Combattue dans la rue au cours d’un conflit social d’une longueur inédite cet hiver, la réforme des retraites voulue par Emmanuel Macron arrive ce lundi à l’Assemblée nationale. Les députés doivent entamer la discussion sur les deux projets de loi qui la composent. Et c’est une nouvelle bataille qui va se jouer avec l’examen de ce projet hautement sensible visant à créer un «système universel» de retraite par points et à supprimer les régimes spéciaux permettant à certaines catégories de salariés de bénéficier de leur pension avant l’âge légal de 62 ans. Le tout en assurant l’équilibre financier à long terme du système en incitant les Français à travailler plus longtemps – point sur lequel se cristallisent de nombreuses oppositions. Il faut «gagner la bataille des retraites», a encore dit Emmanuel Macron la semaine dernière, appelant les députés de la majorité à «vendre cette réforme de justice».

Les débats s’annoncent longs et tendus. Déjà, la commission spéciale sur le sujet a échoué à passer en revue l’ensemble du volet principal de la réforme – une situation qui n’était jamais arrivée dans l’histoire parlementaire -, en raison de l’obstruction de La France insoumise et de ses 19.000 amendements au texte (sur 22.000 au total). C’est donc la version initiale du projet du gouvernement qui va être examinée par les députés. Les quelques amendements adoptés devront être à nouveau soumis au vote. Il s’agissait essentiellement de la future hausse des salaires des enseignants, d’un abattement sur les cotisations des indépendants (une mesure destinée à répondre à la grogne des avocats) ou encore une majoration de points pour les parents ayant élevé des enfants handicapés.

Les députés devront, en outre, intégrer les propositions faites jeudi dernier par Édouard Philippe lors d’une réunion avec les partenaires sociaux à Matignon

Mais ce sont surtout 41.000 nouveaux amendements (dont 600 LREM et… 23.000 de La France insoumise) qui devront être étudiés, dans un climat délétère, droite et gauche dénonçant un projet «nébuleux» et «à trous», avec notamment une trentaine d’ordonnances programmées. Sans compter les interrogations de deux piliers LREM de la commission des finances, Émilie Cariou et Laurent Saint-Martin, exprimées dans une lettre au premier ministre, quant à certains impacts budgétaires de la réforme.
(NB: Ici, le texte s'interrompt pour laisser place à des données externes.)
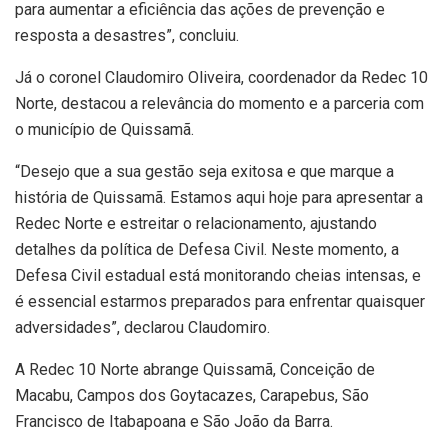
para aumentar a eficiência das ações de prevenção e
resposta a desastres”, concluiu.
Já o coronel Claudomiro Oliveira, coordenador da Redec 10
Norte, destacou a relevância do momento e a parceria com
o município de Quissamã.
“Desejo que a sua gestão seja exitosa e que marque a
história de Quissamã. Estamos aqui hoje para apresentar a
Redec Norte e estreitar o relacionamento, ajustando
detalhes da política de Defesa Civil. Neste momento, a
Defesa Civil estadual está monitorando cheias intensas, e
é essencial estarmos preparados para enfrentar quaisquer
adversidades”, declarou Claudomiro.
A Redec 10 Norte abrange Quissamã, Conceição de
Macabu, Campos dos Goytacazes, Carapebus, São
Francisco de Itabapoana e São João da Barra.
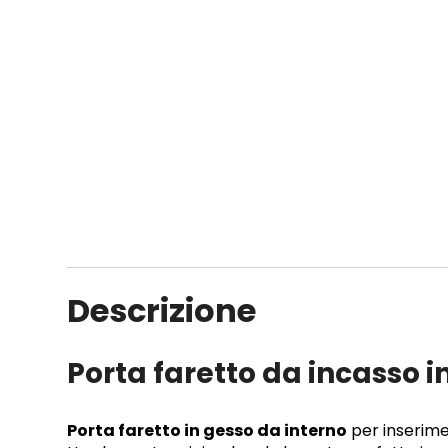
Descrizione
Porta faretto da incasso 
Porta faretto in gesso da interno
per inserime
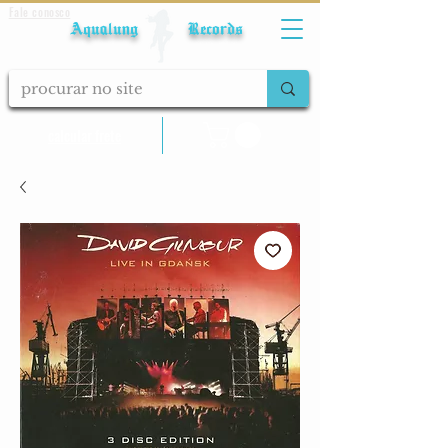
Fale conosco
Aqualung Records
calcular frete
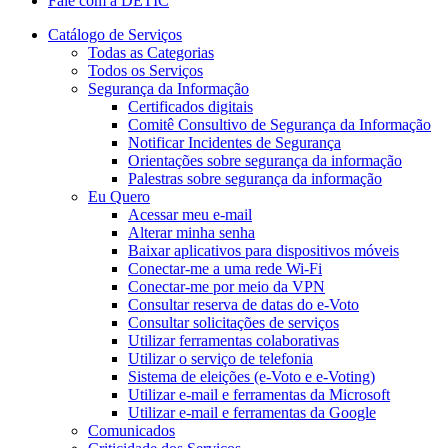
Fale com a DETIC
Catálogo de Serviços
Todas as Categorias
Todos os Serviços
Segurança da Informação
Certificados digitais
Comitê Consultivo de Segurança da Informação
Notificar Incidentes de Segurança
Orientações sobre segurança da informação
Palestras sobre segurança da informação
Eu Quero
Acessar meu e-mail
Alterar minha senha
Baixar aplicativos para dispositivos móveis
Conectar-me a uma rede Wi-Fi
Conectar-me por meio da VPN
Consultar reserva de datas do e-Voto
Consultar solicitações de serviços
Utilizar ferramentas colaborativas
Utilizar o serviço de telefonia
Sistema de eleições (e-Voto e e-Voting)
Utilizar e-mail e ferramentas da Microsoft
Utilizar e-mail e ferramentas da Google
Comunicados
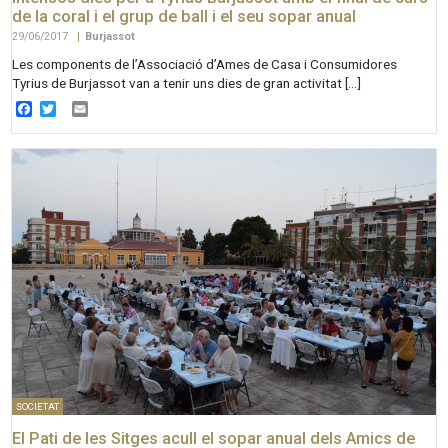
de la coral i el grup de ball i el seu sopar anual
29/06/2017
|
Burjassot
Les components de l’Associació d’Ames de Casa i Consumidores
Tyrius de Burjassot van a tenir uns dies de gran activitat […]
Facebook
Twitter
Email
SOCIETAT
El Pati de les Sitges acull el sopar anual dels Amics de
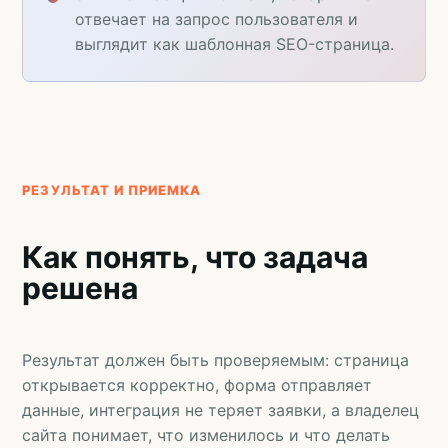
отвечает на запрос пользователя и
выглядит как шаблонная SEO-страница.
РЕЗУЛЬТАТ И ПРИЕМКА
Как понять, что задача
решена
Результат должен быть проверяемым: страница
открывается корректно, форма отправляет
данные, интеграция не теряет заявки, а владелец
сайта понимает, что изменилось и что делать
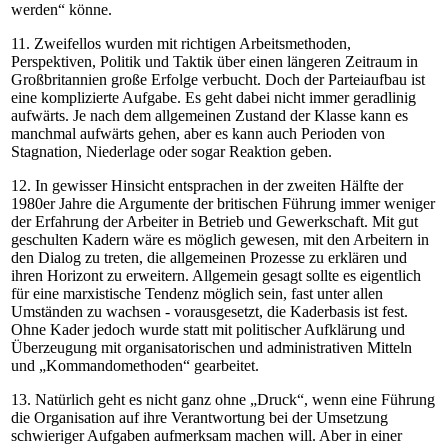
werden“ könne.
11. Zweifellos wurden mit richtigen Arbeitsmethoden,
Perspektiven, Politik und Taktik über einen längeren Zeitraum in
Großbritannien große Erfolge verbucht. Doch der Parteiaufbau ist
eine komplizierte Aufgabe. Es geht dabei nicht immer geradlinig
aufwärts. Je nach dem allgemeinen Zustand der Klasse kann es
manchmal aufwärts gehen, aber es kann auch Perioden von
Stagnation, Niederlage oder sogar Reaktion geben.
12. In gewisser Hinsicht entsprachen in der zweiten Hälfte der
1980er Jahre die Argumente der britischen Führung immer weniger
der Erfahrung der Arbeiter in Betrieb und Gewerkschaft. Mit gut
geschulten Kadern wäre es möglich gewesen, mit den Arbeitern in
den Dialog zu treten, die allgemeinen Prozesse zu erklären und
ihren Horizont zu erweitern. Allgemein gesagt sollte es eigentlich
für eine marxistische Tendenz möglich sein, fast unter allen
Umständen zu wachsen - vorausgesetzt, die Kaderbasis ist fest.
Ohne Kader jedoch wurde statt mit politischer Aufklärung und
Überzeugung mit organisatorischen und administrativen Mitteln
und „Kommandomethoden“ gearbeitet.
13. Natürlich geht es nicht ganz ohne „Druck“, wenn eine Führung
die Organisation auf ihre Verantwortung bei der Umsetzung
schwieriger Aufgaben aufmerksam machen will. Aber in einer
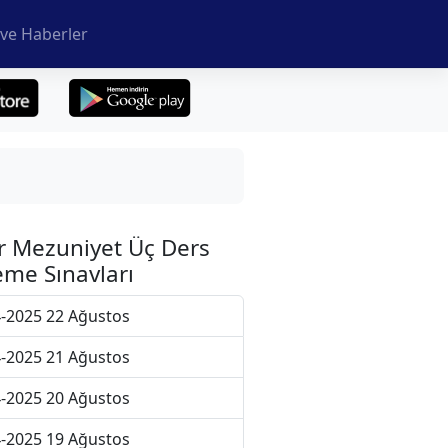
ve Haberler
r Mezuniyet Üç Ders
me Sınavları
-2025 22 Ağustos
-2025 21 Ağustos
-2025 20 Ağustos
-2025 19 Ağustos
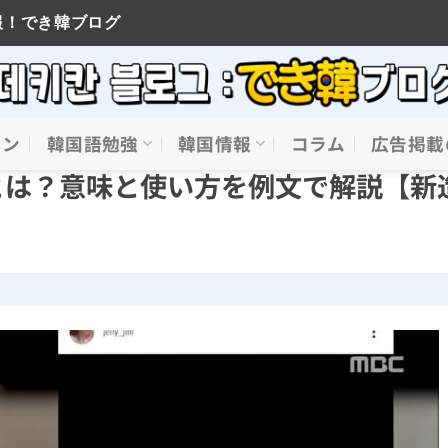
報！でき韓ブログ
イン
韓国語勉強
韓国情報
コラム
広告掲載
플とは？意味と使い方を例文で解説【新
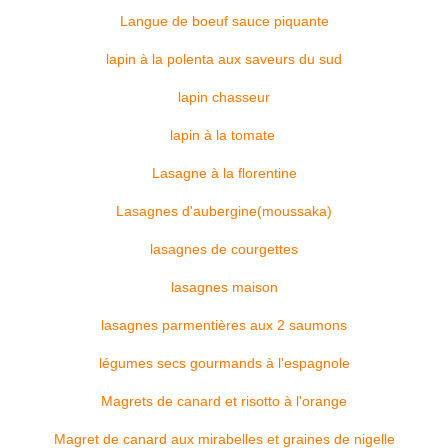
Langue de boeuf sauce piquante
lapin à la polenta aux saveurs du sud
lapin chasseur
lapin à la tomate
Lasagne à la florentine
Lasagnes d'aubergine(moussaka)
lasagnes de courgettes
lasagnes maison
lasagnes parmentières aux 2 saumons
légumes secs gourmands à l'espagnole
Magrets de canard et risotto à l'orange
Magret de canard aux mirabelles et graines de nigelle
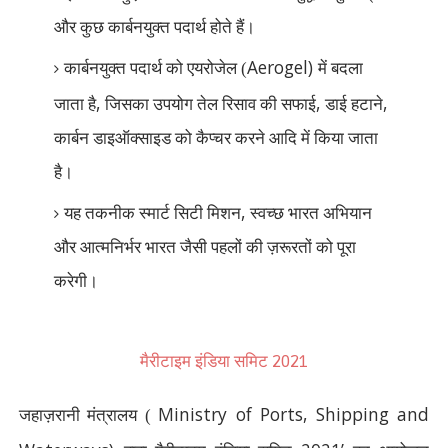
और कुछ कार्बनयुक्त पदार्थ होते हैं।
Aerogel)
कार्बनयुक्त पदार्थ को एयरोजेल (
में बदला
,
,
,
जाता है
जिसका उपयोग तेल रिसाव की सफाई
डाई हटाने
कार्बन डाइऑक्साइड को कैप्चर करने आदि में किया जाता
है।
,
यह तकनीक स्मार्ट सिटी मिशन
स्वच्छ भारत अभियान
और आत्मनिर्भर भारत जैसी पहलों की ज़रूरतों को पूरा
करेगी।
2021
मैरीटाइम इंडिया समिट
Ministry of Ports, Shipping and
जहाज़रानी मंत्रालय (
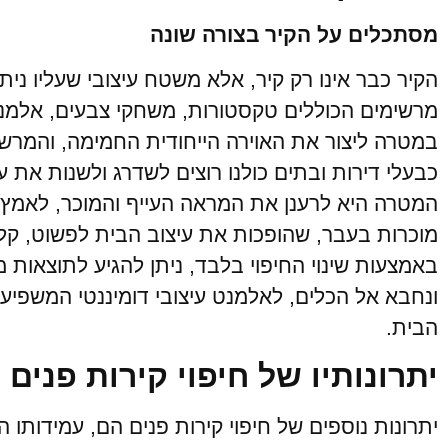
מסתכלים על הקיר בצורה שונה
הקיר כבר אינו רק קיר, אלא משטח עיצובי שעליו ניתן 
מרשימים הכוללים טקסטורות, משחקי צבעים, אלמנט
במטרה ליצור את האוירה הייחודית החמימה, והמרשימ
כבעלי דירות ובתים כולנו רוצים לשדרג ולשנות את 
המטרה היא לרענן את המראה העייף והמוכר, לאמץ 
מוכרות בעבר, שהופכות את עיצוב הבית לפשוט, קל 
באמצעות שינוי החיפוי בלבד, ניתן להגיע לתוצאות מ
ונחבא אל הכלים, לאלמנט עיצובי דומיננטי המשפיע
הבית.
יתרונותיו של חיפוי קירות פנים
יתרונות נוספים של חיפוי קירות פנים הם, עמידותו 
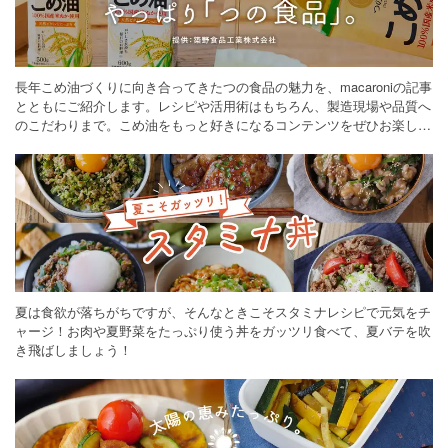
長年こめ油づくりに向き合ってきたつの食品の魅力を、macaroniの記事
とともにご紹介します。レシピや活用術はもちろん、製造現場や品質へ
のこだわりまで。こめ油をもっと好きになるコンテンツをぜひお楽しみ
ください。
夏は食欲が落ちがちですが、そんなときこそスタミナレシピで元気をチ
ャージ！お肉や夏野菜をたっぷり使う丼をガッツリ食べて、夏バテを吹
き飛ばしましょう！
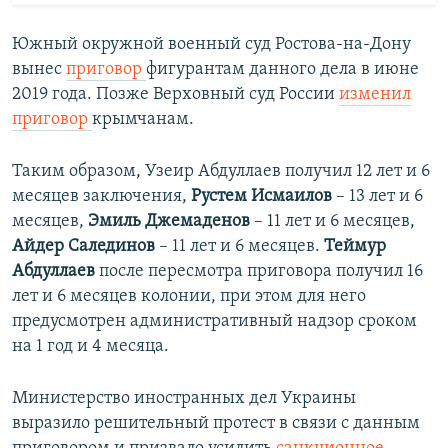
Южный окружной военный суд Ростова-на-Дону
вынес
приговор
фигурантам данного дела в июне
2019 года. Позже Верховный суд России
изменил
приговор
крымчанам.
Таким образом, Узеир ​Абдуллаев получил 12 лет и 6
месяцев​ заключения,
Рустем Исмаилов
– 13 лет и 6
месяцев,
Эмиль Джемаденов
– 11 лет и 6 месяцев,
Айдер Салединов
– 11 лет и 6 месяцев.
Теймур
Абдуллаев
после пересмотра приговора получил 16
лет и 6 месяцев колонии, при этом для него
предусмотрен административный надзор сроком
на 1 год и 4 месяца.
Министерство иностранных дел Украины
выразило решительный протест в связи с данным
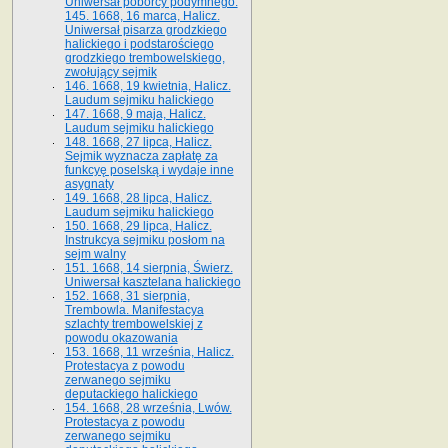
Uniwersał poborcy podymnego.
145. 1668, 16 marca, Halicz.
Uniwersał pisarza grodzkiego
halickiego i podstarościego
grodzkiego trembowelskiego,
zwołujący sejmik
146. 1668, 19 kwietnia, Halicz.
Laudum sejmiku halickiego
147. 1668, 9 maja, Halicz.
Laudum sejmiku halickiego
148. 1668, 27 lipca, Halicz.
Sejmik wyznacza zapłatę za
funkcyę poselską i wydaje inne
asygnaty
149. 1668, 28 lipca, Halicz.
Laudum sejmiku halickiego
150. 1668, 29 lipca, Halicz.
Instrukcya sejmiku posłom na
sejm walny
151. 1668, 14 sierpnia, Świerz.
Uniwersał kasztelana halickiego
152. 1668, 31 sierpnia,
Trembowla. Manifestacya
szlachty trembowelskiej z
powodu okazowania
153. 1668, 11 września, Halicz.
Protestacya z powodu
zerwanego sejmiku
deputackiego halickiego
154. 1668, 28 września, Lwów.
Protestacya z powodu
zerwanego sejmiku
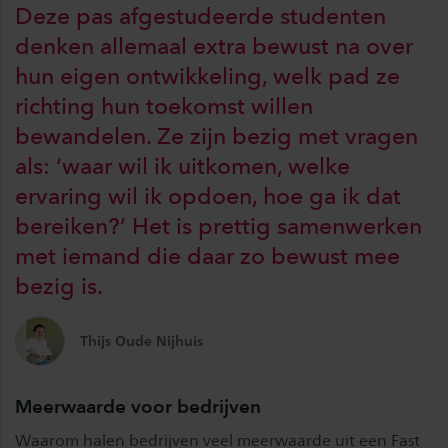
Deze pas afgestudeerde studenten
denken allemaal extra bewust na over
hun eigen ontwikkeling, welk pad ze
richting hun toekomst willen
bewandelen. Ze zijn bezig met vragen
als: ‘waar wil ik uitkomen, welke
ervaring wil ik opdoen, hoe ga ik dat
bereiken?’ Het is prettig samenwerken
met iemand die daar zo bewust mee
bezig is.
Thijs Oude Nijhuis
Meerwaarde voor bedrijven
Waarom halen bedrijven veel meerwaarde uit een Fast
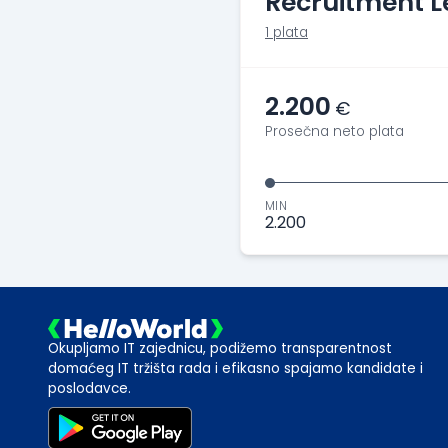
Recruitment 
1 plata
2.200
€
Prosečna neto plata
MIN
2.200
Okupljamo IT zajednicu, podižemo transparentnost
domaćeg IT tržišta rada i efikasno spajamo kandidate i
poslodavce.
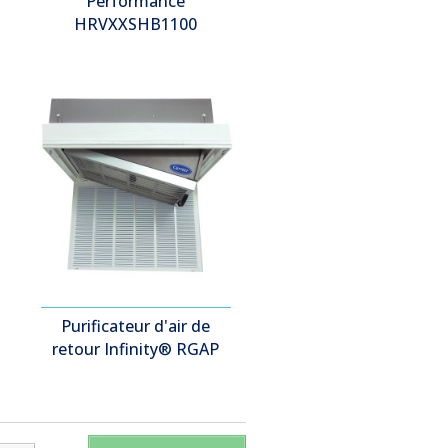
Performance
HRVXXSHB1100
Purificateur d'air de
retour Infinity® RGAP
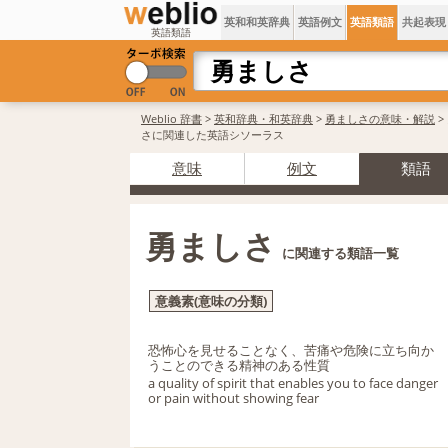
英和和英辞典
英語例文
英語類語
共起表現
英語類語
Weblio 辞書
>
英和辞典・和英辞典
>
勇ましさの意味・解説
>
さに関連した英語シソーラス
意味
例文
類語
勇ましさ
に関連する類語一覧
意義素(意味の分類)
恐怖心を見せることなく、苦痛や危険に立ち向か
うことのできる精神のある性質
a quality of spirit that enables you to face danger
or pain without showing fear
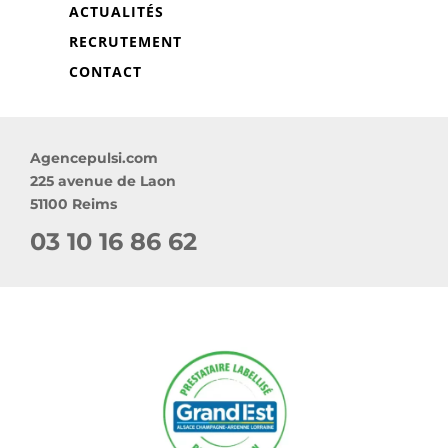
ACTUALITÉS
RECRUTEMENT
CONTACT
Agencepulsi.com
225 avenue de Laon
51100 Reims
03 10 16 86 62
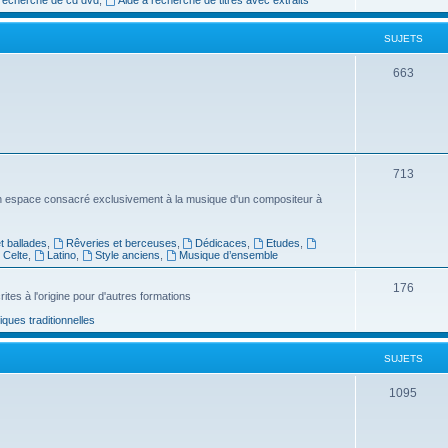
e
SUJETS
t
s
S
663
u
j
e
S
713
t
u
n espace consacré exclusivement à la musique d'un compositeur à
s
j
 ballades
,
Rêveries et berceuses
,
Dédicaces
,
Etudes
,
e
Celte
,
Latino
,
Style anciens
,
Musique d’ensemble
t
S
176
ites à l'origine pour d'autres formations
s
u
ues traditionnelles
j
SUJETS
e
t
S
1095
s
u
j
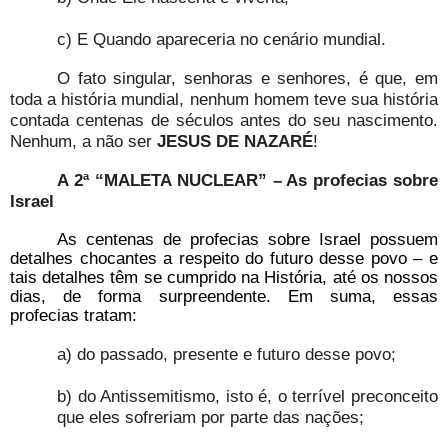
c) E Quando apareceria no cenário mundial.
O fato singular, senhoras e senhores, é que, em
toda a história mundial, nenhum homem teve sua história
contada centenas de séculos antes do seu nascimento.
Nenhum, a não ser
JESUS DE NAZARÉ
!
A 2ª “MALETA NUCLEAR” – As profecias sobre
Israel
As centenas de profecias sobre Israel possuem
detalhes chocantes a respeito do futuro desse povo – e
tais detalhes têm se cumprido na História, até os nossos
dias, de forma surpreendente. Em suma, essas
profecias tratam:
a) do passado, presente e futuro desse povo;
b) do Antissemitismo, isto é, o terrível preconceito
que eles sofreriam por parte das nações;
Les députés devront, en outre, intégrer les propositions faites jeudi dernier par Édouard Philippe lors d’une réunion avec les partenaires sociaux à Matignon – comme le maintien des droits acquis sur les périodes de transition, un accès plus facile à la retraite progressive dans le public et le privé ou encore un «véritable droit à la reconversion» pour les salariés exerçant un métier pénible. En revanche, sur «la question de la réparation», c’est-à-dire du droit à un départ anticipé avant 62 ans pour ces salariés, le gouvernement et les partenaires sociaux ne sont pas tombés d’accord, renvoyant le sujet à la conférence de financement qui démarre véritablement ses travaux mardi.

Calendrier compliqué

Cette conférence, qui réunit autour d’une table patronat et syndicat, doit se pencher pendant quelques semaines sur les sujets les plus sensibles, comme la pénibilité donc, ou l’augmentation du minimum contributif. «Nous nous battons pour que des éléments de justice soient intégrés à ce projet de loi», a souligné le secrétaire général de la CFDT, Laurent Berger, dans le JDD. Mais, même si ce dernier estime que «ce n’est pas la priorité du moment», cette conférence doit surtout proposer d’ici à avril une alternative à l’âge pivot de 64 ans qu’avait proposé l’exécutif – auquel la CFDT est totalement opposée -, permettant d’équilibrer les comptes à l’horizon 2027.

Le gouvernement visait une adoption du texte en première lecture tout début mars, avant les élections municipales. Un calendrier difficilement tenable compte tenu de la quantité d’amendements déposés, que la majorité n’exclut pas de rallonger. Après une seconde lecture, le feu vert définitif, lui, est toujours prévu «d’ici à l’été».